For lunch I find a cute restaurant a bit out of downtown but close enough to return to it after I'm done eating. I order fries and a burger, trying to enjoy the small things in live again. It is delicious and then I see an application form. "Is that spot still open?" I ask the waitress. "Yes it is, you interested?" "I mean, what are you looking for?" "Someone who can work weekends as a waiter. I can bring a file over you could fill in if you like." "That would be lovely." I show her a soft smile and she brings me the paper with a pen. When I pay for the food I also hand her the file. "We'll give you a call." "Thanks." After I leave the restaurant I go back down town. I spent the rest of the afternoon shopping. It is quite relaxing just to out by yourself. When I step into a store I see something dope. What the hell, let's do it. I pay for the blue hair dye and continue to go to a clothing store where I buy a pair of new shorts and a couple hoodies. The most random combination. After that I go to the bookstore. I should come by more often again. I hadn't been there for over a month. A month not being in my favourite place is a lot. I somehow managed to look around and stare at books for over an hour. That's when I get a dumb idea. I go to the movie theatres and go to a movie by myself. Things I would've done with Jayden but he's not here so I have to do them by myself. And try to enjoy them by myself as well. An old Disney movie is playing in fifteen minutes. I buy a ticket to Aladdin and go to the popcorn after that. This brings back so many good memories I can't even begin listing it all down. Well at least today wasn't as shitty as the rest of the past month was. When the movie is done I skate back home and decide to dye my hair. Only the ends but it looks pretty fucking cool. I wash my hair and let it blow-dry. Damn, that looks so cool with my brown hair.

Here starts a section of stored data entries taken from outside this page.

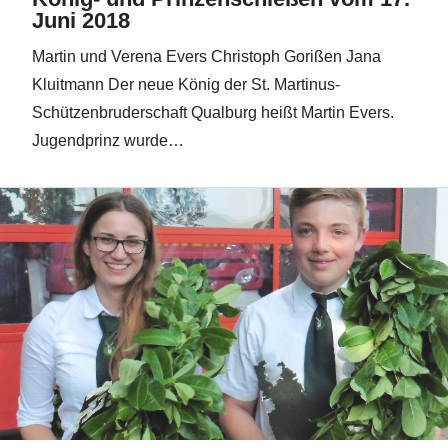
Juni 2018
Martin und Verena Evers Christoph Gorißen Jana
Kluitmann Der neue König der St. Martinus-
Schützenbruderschaft Qualburg heißt Martin Evers.
Jugendprinz wurde…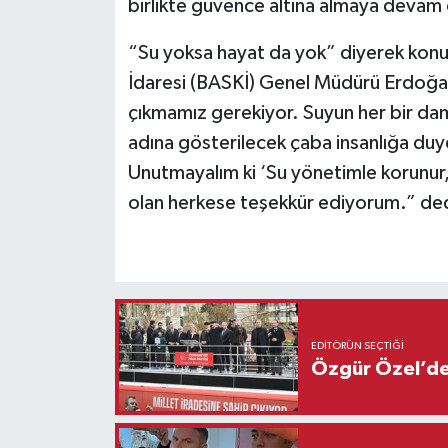
birlikte güvence altına almaya devam
“Su yoksa hayat da yok” diyerek konu
İdaresi (BASKİ) Genel Müdürü Erdoğa
çıkmamız gerekiyor. Suyun her bir da
adına gösterilecek çaba insanlığa duy
Unutmayalım ki ‘Su yönetimle korunur,
olan herkese teşekkür ediyorum.” ded
EDITÖRÜN SEÇTIĞI
Özgür Özel’den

After I eat dinner downstairs with the family again, I hadn't spoken a word there but I was there, I sit down at my desk. I just watch a TV show until it's dark and I should actually go to bed. But before that I pack my bag for tomorrow. I only throw some pens and a notebook inside. Tomorrow school starts again. Damn it, no matter how okay today was. Life still fucking hurts. I hadn't been at school after he. He fucking killed himself. God fucking damn it all the hurt and pain I felt is back. School without Jayden is like the day without the sun. It doesn't matter anymore. I sink down into the chair at my desk. My hands hold the pills in them. Without thinking I pulled my razorblade out and crush the pills down. I think about stopping for a second but snort the powder up again. I hadn't realised how much I missed this feeling. The feeling of being out if your own head again. Having nothing to care about. I climb on the roof and start writing. This time it isn't much of a poem. More just random words and thoughts I had to get out on paper. If they're stuck in my head it's like nothing is there but those thoughts. Nothing even makes sense so I scrunch up the paper and throw it away. Nothing makes sense anymore. What is life worth?! Nothing is ever going to make it stop hurting. So why would I even bother to try? Maybe I should. For my mum and for Jade. And Jess and Hayley. Maybe I should try even though I do not want to try. Tears come from my eyes and I sit outside until the sun starts coming up. I climb inside and lay in bed for an hour until its 07.30 and time to get out of bed. Time to go the hell called school.